Once the pictures are set aside, reproduce the entries below exactly.

[[ Provided information, beginning ]]

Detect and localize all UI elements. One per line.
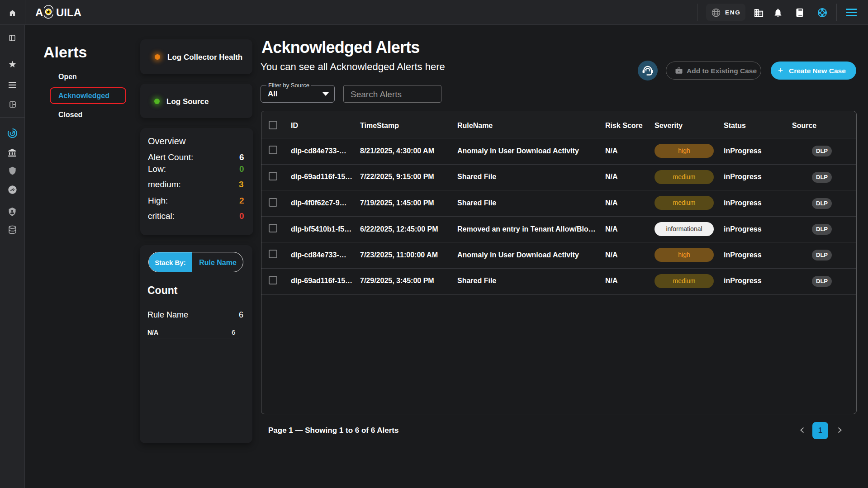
svg-text:UILA: UILA — [56, 6, 81, 19]
svg-text:A: A — [35, 6, 43, 19]
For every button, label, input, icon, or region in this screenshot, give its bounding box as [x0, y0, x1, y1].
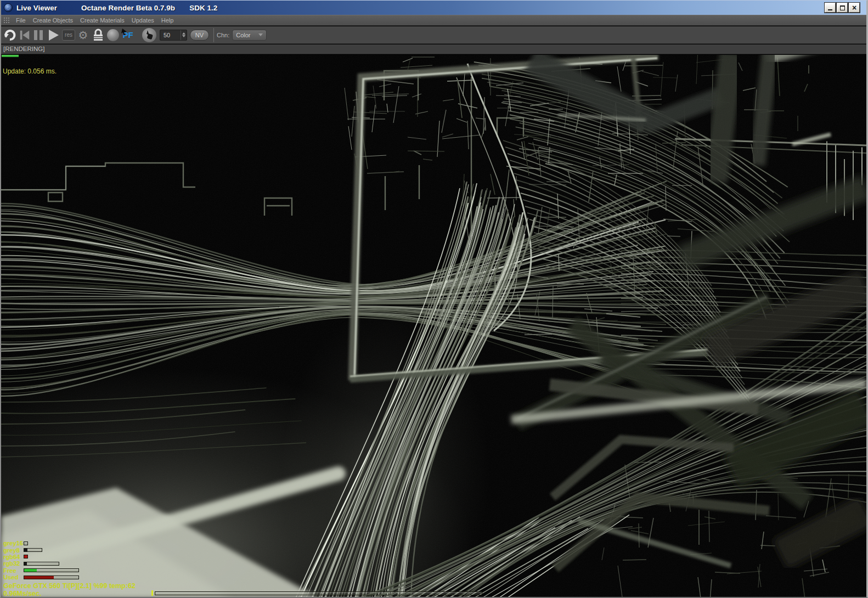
- menu-item-file[interactable]: File: [16, 16, 26, 25]
- samples-spinner[interactable]: 50: [160, 30, 187, 41]
- memory-stats: grey16grey8rgb64rgb32FreeUsed: [3, 540, 79, 580]
- window-controls: ×: [825, 3, 860, 13]
- mem-label: grey8: [3, 547, 24, 554]
- pause-icon: [33, 29, 44, 41]
- app-title: Live Viewer: [16, 4, 57, 12]
- samples-value: 50: [160, 32, 181, 38]
- maximize-icon: [840, 5, 845, 10]
- toolbar-separator: [213, 28, 214, 42]
- mem-row-Free: Free: [3, 567, 79, 574]
- mem-fill: [24, 549, 27, 551]
- mem-fill: [24, 555, 27, 558]
- play-icon: [47, 29, 60, 42]
- mem-track: [24, 555, 28, 558]
- nv-button[interactable]: NV: [190, 30, 209, 41]
- mem-label: rgb32: [3, 560, 24, 567]
- spinner-up-icon[interactable]: [182, 32, 185, 35]
- render-progress-bar: [2, 55, 19, 57]
- skip-back-icon: [19, 29, 31, 41]
- speed-label: 0.96Ms/sec.: [3, 590, 42, 597]
- mem-label: grey16: [3, 540, 24, 546]
- channel-label: Chn:: [217, 32, 229, 38]
- lock-resolution-button[interactable]: [91, 27, 105, 43]
- mem-label: rgb64: [3, 554, 24, 560]
- speed-bar-tick: [151, 590, 153, 596]
- mem-track: [24, 548, 42, 552]
- title-bar: Live Viewer Octane Render Beta 0.7.9b SD…: [1, 1, 866, 15]
- start-render-button[interactable]: [45, 27, 61, 43]
- minimize-icon: [828, 9, 832, 10]
- mem-row-Used: Used: [3, 574, 79, 580]
- skip-to-start-button[interactable]: [18, 27, 31, 43]
- cursor-arrow-icon: [121, 28, 128, 36]
- maximize-button[interactable]: [837, 3, 848, 13]
- mem-track: [24, 541, 28, 545]
- restart-render-button[interactable]: [2, 27, 18, 43]
- menu-item-create-materials[interactable]: Create Materials: [80, 16, 125, 25]
- resolution-lock-button[interactable]: res: [62, 30, 75, 41]
- update-time-label: Update: 0.056 ms.: [3, 67, 57, 75]
- pause-render-button[interactable]: [31, 27, 45, 43]
- close-button[interactable]: ×: [849, 3, 860, 13]
- pick-material-button[interactable]: [142, 28, 156, 42]
- mem-track: [24, 562, 59, 566]
- render-settings-button[interactable]: ⚙: [76, 27, 91, 43]
- gpu-status-label: GeForce GTX 560 Ti[P][2.1] %99 temp:62: [3, 582, 136, 590]
- spinner-arrows[interactable]: [181, 30, 187, 40]
- menu-item-updates[interactable]: Updates: [132, 16, 154, 25]
- menu-grip-handle[interactable]: [3, 17, 10, 24]
- menu-bar: FileCreate ObjectsCreate MaterialsUpdate…: [1, 15, 866, 26]
- mem-row-rgb32: rgb32: [3, 560, 79, 567]
- channel-value: Color: [236, 32, 250, 38]
- octane-logo-icon: [4, 3, 13, 12]
- mem-row-grey8: grey8: [3, 546, 79, 553]
- render-viewport[interactable]: Update: 0.056 ms. grey16grey8rgb64rgb32F…: [1, 55, 866, 597]
- mem-fill: [24, 569, 37, 572]
- dropdown-caret-icon: [258, 33, 263, 36]
- gear-icon: ⚙: [78, 30, 88, 41]
- lock-icon: [92, 29, 104, 42]
- spinner-down-icon[interactable]: [182, 35, 185, 37]
- hand-pointer-icon: [142, 28, 156, 42]
- sphere-icon: [107, 29, 119, 41]
- circular-arrow-icon: [3, 29, 16, 42]
- mem-row-rgb64: rgb64: [3, 554, 79, 560]
- toolbar: res ⚙ PF 50: [1, 26, 866, 44]
- render-canvas[interactable]: [1, 55, 866, 597]
- minimize-button[interactable]: [825, 3, 836, 13]
- mem-track: [24, 576, 79, 579]
- mem-fill: [24, 562, 27, 565]
- render-state-label: [RENDERING]: [3, 46, 44, 52]
- mem-fill: [24, 576, 54, 579]
- mem-label: Used: [3, 574, 24, 580]
- region-render-button[interactable]: [105, 27, 120, 43]
- mem-row-grey16: grey16: [3, 540, 79, 546]
- pick-focus-button[interactable]: PF: [120, 27, 136, 43]
- status-bar: [RENDERING]: [1, 44, 866, 54]
- speed-bar-track: [155, 591, 482, 595]
- product-title: Octane Render Beta 0.7.9b: [81, 4, 175, 12]
- sdk-version: SDK 1.2: [189, 4, 217, 12]
- menu-item-create-objects[interactable]: Create Objects: [33, 16, 73, 25]
- mem-track: [24, 568, 79, 572]
- mem-label: Free: [3, 567, 24, 574]
- live-viewer-window: Live Viewer Octane Render Beta 0.7.9b SD…: [0, 0, 868, 598]
- speed-status: 0.96Ms/sec.: [3, 590, 497, 597]
- channel-dropdown[interactable]: Color: [232, 30, 267, 41]
- menu-item-help[interactable]: Help: [161, 16, 174, 25]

[[ Provided information, end ]]

▶ Written answer:
Detect and localize all UI elements. One per line.
svg-text:UILA: UILA — [56, 6, 81, 19]
svg-text:A: A — [35, 6, 43, 19]
For every button, label, input, icon, or region in this screenshot, give its bounding box as [x0, y0, x1, y1].
- menu-item-file[interactable]: File: [16, 16, 26, 25]
- samples-spinner[interactable]: 50: [160, 30, 187, 41]
- memory-stats: grey16grey8rgb64rgb32FreeUsed: [3, 540, 79, 580]
- window-controls: ×: [825, 3, 860, 13]
- mem-label: grey8: [3, 547, 24, 554]
- pause-icon: [33, 29, 44, 41]
- app-title: Live Viewer: [16, 4, 57, 12]
- samples-value: 50: [160, 32, 181, 38]
- maximize-icon: [840, 5, 845, 10]
- toolbar-separator: [213, 28, 214, 42]
- mem-row-Free: Free: [3, 567, 79, 574]
- mem-fill: [24, 549, 27, 551]
- mem-fill: [24, 555, 27, 558]
- play-icon: [47, 29, 60, 42]
- mem-track: [24, 555, 28, 558]
- nv-button[interactable]: NV: [190, 30, 209, 41]
- mem-label: rgb32: [3, 560, 24, 567]
- spinner-up-icon[interactable]: [182, 32, 185, 35]
- render-progress-bar: [2, 55, 19, 57]
- skip-back-icon: [19, 29, 31, 41]
- speed-label: 0.96Ms/sec.: [3, 590, 42, 597]
- mem-label: grey16: [3, 540, 24, 546]
- channel-label: Chn:: [217, 32, 229, 38]
- lock-resolution-button[interactable]: [91, 27, 105, 43]
- mem-label: rgb64: [3, 554, 24, 560]
- speed-bar-tick: [151, 590, 153, 596]
- mem-track: [24, 548, 42, 552]
- title-bar: Live Viewer Octane Render Beta 0.7.9b SD…: [1, 1, 866, 15]
- start-render-button[interactable]: [45, 27, 61, 43]
- minimize-icon: [828, 9, 832, 10]
- mem-row-Used: Used: [3, 574, 79, 580]
- skip-to-start-button[interactable]: [18, 27, 31, 43]
- cursor-arrow-icon: [121, 28, 128, 36]
- maximize-button[interactable]: [837, 3, 848, 13]
- mem-track: [24, 541, 28, 545]
- restart-render-button[interactable]: [2, 27, 18, 43]
- menu-item-create-materials[interactable]: Create Materials: [80, 16, 125, 25]
- resolution-lock-button[interactable]: res: [62, 30, 75, 41]
- update-time-label: Update: 0.056 ms.: [3, 67, 57, 75]
- pause-render-button[interactable]: [31, 27, 45, 43]
- close-button[interactable]: ×: [849, 3, 860, 13]
- pick-material-button[interactable]: [142, 28, 156, 42]
- mem-track: [24, 562, 59, 566]
- render-settings-button[interactable]: ⚙: [76, 27, 91, 43]
- gpu-status-label: GeForce GTX 560 Ti[P][2.1] %99 temp:62: [3, 582, 136, 590]
- spinner-arrows[interactable]: [181, 30, 187, 40]
- menu-item-updates[interactable]: Updates: [132, 16, 154, 25]
- menu-grip-handle[interactable]: [3, 17, 10, 24]
- menu-bar: FileCreate ObjectsCreate MaterialsUpdate…: [1, 15, 866, 26]
- mem-row-rgb32: rgb32: [3, 560, 79, 567]
- channel-value: Color: [236, 32, 250, 38]
- octane-logo-icon: [4, 3, 13, 12]
- mem-row-grey8: grey8: [3, 546, 79, 553]
- render-viewport[interactable]: Update: 0.056 ms. grey16grey8rgb64rgb32F…: [1, 55, 866, 597]
- mem-fill: [24, 569, 37, 572]
- dropdown-caret-icon: [258, 33, 263, 36]
- gear-icon: ⚙: [78, 30, 88, 41]
- lock-icon: [92, 29, 104, 42]
- spinner-down-icon[interactable]: [182, 35, 185, 37]
- hand-pointer-icon: [142, 28, 156, 42]
- sphere-icon: [107, 29, 119, 41]
- circular-arrow-icon: [3, 29, 16, 42]
- mem-row-rgb64: rgb64: [3, 554, 79, 560]
- toolbar: res ⚙ PF 50: [1, 26, 866, 44]
- render-canvas[interactable]: [1, 55, 866, 597]
- minimize-button[interactable]: [825, 3, 836, 13]
- mem-track: [24, 576, 79, 579]
- mem-fill: [24, 562, 27, 565]
- render-state-label: [RENDERING]: [3, 46, 44, 52]
- mem-fill: [24, 576, 54, 579]
- mem-label: Used: [3, 574, 24, 580]
- region-render-button[interactable]: [105, 27, 120, 43]
- mem-row-grey16: grey16: [3, 540, 79, 546]
- pick-focus-button[interactable]: PF: [120, 27, 136, 43]
- status-bar: [RENDERING]: [1, 44, 866, 54]
- speed-bar-track: [155, 591, 482, 595]
- product-title: Octane Render Beta 0.7.9b: [81, 4, 175, 12]
- sdk-version: SDK 1.2: [189, 4, 217, 12]
- menu-item-create-objects[interactable]: Create Objects: [33, 16, 73, 25]
- mem-track: [24, 568, 79, 572]
- mem-label: Free: [3, 567, 24, 574]
- live-viewer-window: Live Viewer Octane Render Beta 0.7.9b SD…: [0, 0, 868, 598]
- speed-status: 0.96Ms/sec.: [3, 590, 497, 597]
- channel-dropdown[interactable]: Color: [232, 30, 267, 41]
- menu-item-help[interactable]: Help: [161, 16, 174, 25]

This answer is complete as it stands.